WHAT YOU SHOULD DO: The records below need to be repeated exactly, though not their pictures.

RECORDS SHOWN:
○ ○ ○

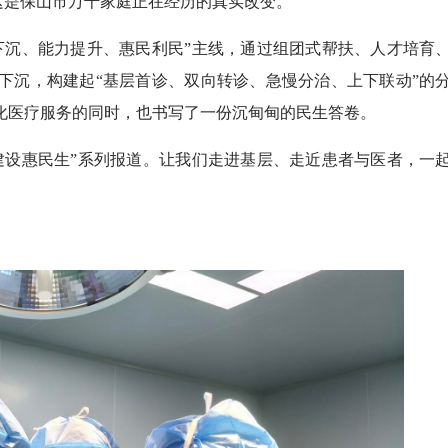
这是保山市万千家庭正在经历的真实改变。
沉、能力提升、惠民利民”主线，通过组团式帮扶、人才培育
下沉，构建起“基层首诊、双向转诊、急慢分治、上下联动”的
化医疗服务的同时，也书写了一份沉甸甸的民生答卷。
设惠民生”系列报道。让我们走进基层、走近患者与医者，一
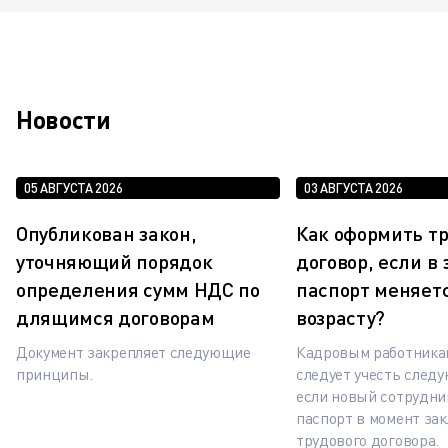
Новости
05 АВГУСТА 2026
03 АВГУСТА 2026
Опубликован закон,
Как оформить т
уточняющий порядок
договор, если в
определения сумм НДС по
паспорт меняетс
длящимся договорам
возрасту?
Документ закрепляет следующие
Кадровым работника
принципы.
следует учесть след
если новый сотрудни
паспорт в момент за
трудового договора.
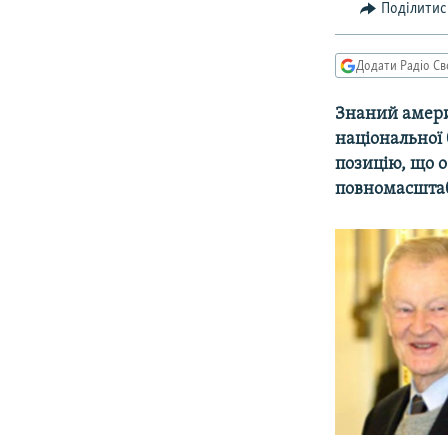
МУЛЬТИМЕДІА
Поділитис
ФОТО
Додати Радіо Св
СПЕЦПРОЄКТИ
ПОДКАСТИ
Знаний амери
нацiональної
позицію, що 
повномасштабн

○ ○ ○

WRITTEN ANSWER:
这是保山市万千家庭正在经历的真实改变。
沉、能力提升、惠民利民”主线，通过组团式帮扶、人才培育
下沉，构建起“基层首诊、双向转诊、急慢分治、上下联动”的
化医疗服务的同时，也书写了一份沉甸甸的民生答卷。
设惠民生”系列报道。让我们走进基层、走近患者与医者，一
Новости
05 АВГУСТА 2026
03 АВГУСТА 2026
Опубликован закон,
Как оформить т
уточняющий порядок
договор, если в
определения сумм НДС по
паспорт меняетс
длящимся договорам
возрасту?
Документ закрепляет следующие
Кадровым работника
принципы.
следует учесть след
если новый сотрудни
паспорт в момент за
трудового договора.
МУЛЬТИМЕДІА
Поділитис
ФОТО
Додати Радіо Св
СПЕЦПРОЄКТИ
ПОДКАСТИ
Знаний амери
нацiональної
позицію, що 
повномасштабн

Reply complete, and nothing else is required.